▶ [Work order]: In the records below, the line with "Автор: Алексей Портнов, семейный врач" opens the range and the line with "первичная, вторичная, универсальная;" closes it; print that range exactly and nothing else.

──────── Extracted entries ────────

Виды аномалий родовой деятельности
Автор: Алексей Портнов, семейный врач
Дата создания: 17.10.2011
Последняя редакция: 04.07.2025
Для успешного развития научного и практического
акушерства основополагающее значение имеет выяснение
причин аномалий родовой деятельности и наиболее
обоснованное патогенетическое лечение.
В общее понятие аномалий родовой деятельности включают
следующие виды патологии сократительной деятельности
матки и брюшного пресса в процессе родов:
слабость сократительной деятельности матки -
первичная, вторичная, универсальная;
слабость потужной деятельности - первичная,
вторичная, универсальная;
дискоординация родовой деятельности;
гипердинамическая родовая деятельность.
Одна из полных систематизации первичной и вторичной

────────

▶ [Task output]:
Автор: Алексей Портнов, семейный врач
Дата создания: 17.10.2011
Последняя редакция: 04.07.2025
Для успешного развития научного и практического
акушерства основополагающее значение имеет выяснение
причин аномалий родовой деятельности и наиболее
обоснованное патогенетическое лечение.
В общее понятие аномалий родовой деятельности включают
следующие виды патологии сократительной деятельности
матки и брюшного пресса в процессе родов:
слабость сократительной деятельности матки -
первичная, вторичная, универсальная;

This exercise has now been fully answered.